Following the Senate's resolution of disapproval of the emergency declaration to build a southern border wall, Brookings scholars had differing opinions on what it will mean for President Trump. In addition to what John Hudak writes below, you can read a separate piece by Elaine Kamarck arguing that this does have implications for the president's vulnerability to impeachment.
Yesterday, the U.S. Senate joined the House in passing a resolution disapproving President Trump’s Emergency Declaration to build a wall along the U.S.-Mexico border. The resolution—H.J. Res. 46—faces certain veto from the president, which will not be overridden; the House fell 45 votes short and the Senate fell eight votes short of a veto-proof majority. Although many, including my colleague Elaine Kamarck, see this as a striking rebuke for President Trump from several of his own partisans in Congress, there are multiple silver linings for the president.
First, Mr. Trump won in his battle with Congress over his emergency declaration. Opponents of the declaration could not convince Republicans to cross the aisle and vote for the resolution (and against the emergency) in sufficient enough numbers to override the veto. This sustains the emergency and will be more evidence for the courts that the political processes have been exercised and while Congress had the opportunity to cancel the emergency, it did not.
Second, Mr. Trump showed the strength of his position and the power of his popularity within the party. Although the president has endured historically low approval ratings during his first 26 months in office, he remains extraordinarily popular among Republicans. A recent Gallup poll shows Mr. Trump with a 39-percent approval rating nationally, but a 90-percent approval rating among Republicans. And even though Mr. Trump’s decision to declare a national emergency remains unpopular with the general public (61 percent oppose it according to NPR/PBS polling from February), fully 85 percent of Republicans support the declaration. This has put Republicans in a difficult position over wall construction and the emergency declaration: oppose the popular leader of the party and fellow Republicans, or oppose the will of the general public? In that battle, President Trump emerged victorious and Congressional Republicans voted with their base.
Third, the Congress telegraphed a very clear message to Mr. Trump: if Democrats talk about impeachment, worry not; you’re not going anywhere. Over the past few months, my colleague Elaine Kamarck has been head-counting the several pieces of legislation that have been (rightly) viewed as a rebuke of the president. Rebukes include: the vote on Russian sanctions, the failure to repeal Obamacare, reactions to the Putin summit, and withdrawal of troops from Afghanistan and Syria. They have provided interesting insight into which Republicans are willing to vote against the president, how many of them there are, and when they are willing to take that step. However, I argue too much stock is put into that headcount. Let’s zoom out a little bit to understand why.
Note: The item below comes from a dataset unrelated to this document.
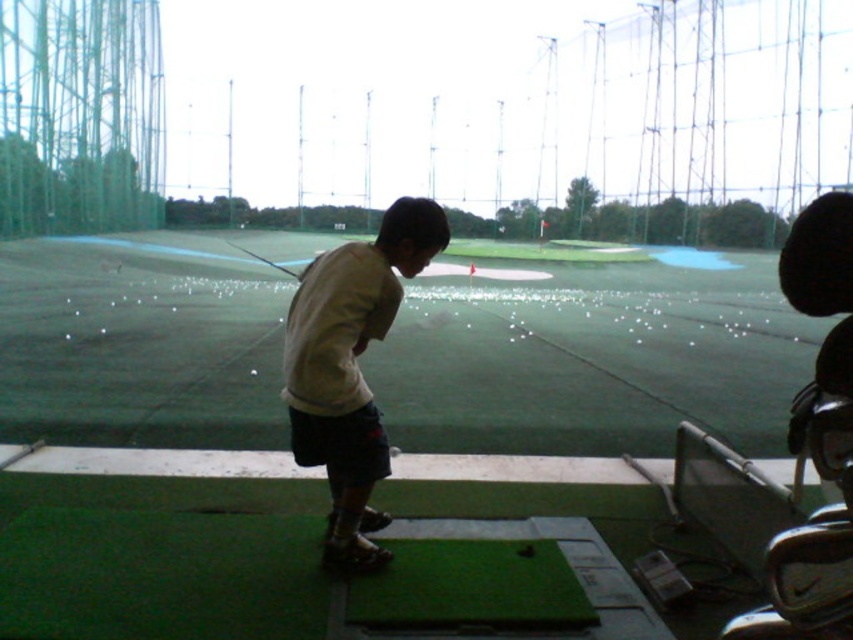 You are a golfer standing at the point labeled as point (96, 260) on the driving range. You want to hit a golf ball to the flag located 10 meters away from the camera. Can you reach the flag from your current position?

The distance between point (96, 260) and the camera is 15.25 meters. Since the flag is 10 meters away from the camera, the golfer at point (96, 260) is farther from the camera than the flag. Therefore, the golfer can reach the flag as it is closer to the camera than their position.

You are a golfer standing at the driving range. You want to hit a ball towards the green artificial turf at center. However, there is a person wearing a light beige shirt at center in your path. Can you safely hit the ball towards the target without hitting the person?

The light beige shirt at center is behind the green artificial turf at center, so the person is not in the direct path of the ball. You can safely hit the ball towards the green artificial turf at center without hitting the person.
The decision to vote to convict a president in an impeachment trial is among the most monumental decisions a senator could take—especially a senator from that president’s party. A sufficient number has never been amassed to remove a president from office. (Although, if Richard Nixon had not resigned from office, his removal was all but certain.) Such a move would be ultimate defiance of a president and the partisans in the electorate who support him. Senate Republicans showed us yesterday that they could not even muster a two-thirds majority to condemn a wildly unpopular presidential directive. If those Senators could not muster the will to slap Mr. Trump on the wrist, why should we think they would hand him the presidential politics version of a death sentence?
The reality is that the president is far too popular to be removed from office, and Senate Republicans recognize that their political future is tied to Mr. Trump’s. As I have written elsewhere, right before Richard Nixon’s resignation, his approval dropped to slightly under 50 percent among GOP voters. Mr. Trump is quite far from that threshold. And what’s more, Mr. Nixon did his party a favor and exited gracefully from the presidency, ensuring that those 42 Republican senators were not forced to cast a vote that may have been right for the country but anger half of the party’s voters. We have no idea how Senate Republicans would have fared in future elections had they voted to remove the president.
One then has to wonder: in a similar situation, would Mr. Trump bow out gracefully or hold his party’s feet to the fire? And facing a standoff with voters in their own party, would these senators roll the dice and stick with the president? I would assume the latter—no matter the other headcounts.